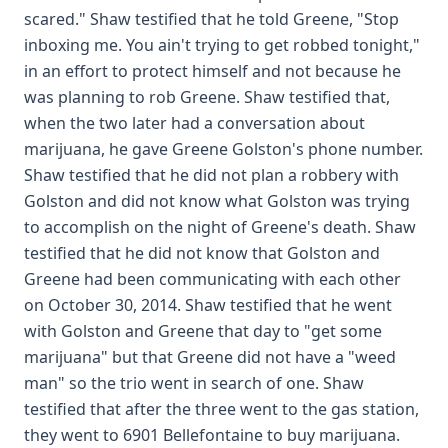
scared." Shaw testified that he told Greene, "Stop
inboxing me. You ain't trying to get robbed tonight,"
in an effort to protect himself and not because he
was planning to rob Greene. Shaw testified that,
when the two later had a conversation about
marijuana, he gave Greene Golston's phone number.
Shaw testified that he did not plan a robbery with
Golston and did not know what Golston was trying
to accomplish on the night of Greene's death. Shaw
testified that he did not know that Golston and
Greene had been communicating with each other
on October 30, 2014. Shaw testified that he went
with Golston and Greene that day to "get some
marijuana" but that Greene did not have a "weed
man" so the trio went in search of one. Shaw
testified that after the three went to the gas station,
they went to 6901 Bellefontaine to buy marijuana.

...

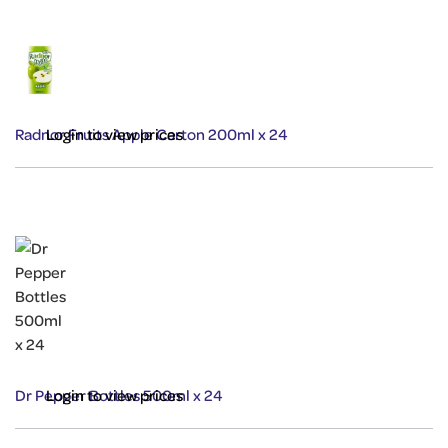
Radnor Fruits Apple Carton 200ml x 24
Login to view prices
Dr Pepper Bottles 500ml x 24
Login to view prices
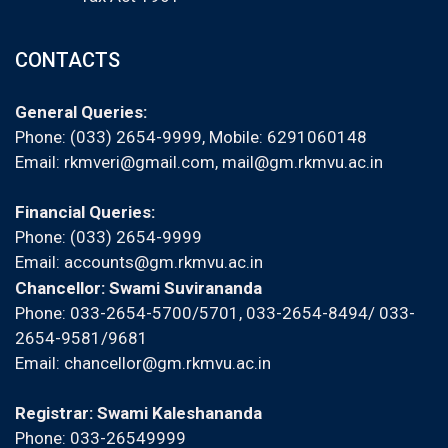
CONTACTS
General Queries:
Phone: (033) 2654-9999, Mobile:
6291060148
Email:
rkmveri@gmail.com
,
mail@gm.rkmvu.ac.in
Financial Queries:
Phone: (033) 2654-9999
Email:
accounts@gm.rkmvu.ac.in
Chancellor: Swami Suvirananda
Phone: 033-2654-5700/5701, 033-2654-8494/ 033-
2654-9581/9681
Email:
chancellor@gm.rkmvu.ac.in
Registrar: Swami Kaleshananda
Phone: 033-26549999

---

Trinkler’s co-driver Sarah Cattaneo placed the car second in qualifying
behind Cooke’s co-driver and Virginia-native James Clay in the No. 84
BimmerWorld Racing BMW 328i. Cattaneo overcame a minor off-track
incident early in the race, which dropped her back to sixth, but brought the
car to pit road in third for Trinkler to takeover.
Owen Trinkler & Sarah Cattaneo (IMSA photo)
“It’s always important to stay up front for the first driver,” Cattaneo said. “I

- [Work instruction] Given the listing, work out the number of lines in which the word "Shaw" is found, and supply only that number.

- [Output of the exercise] 6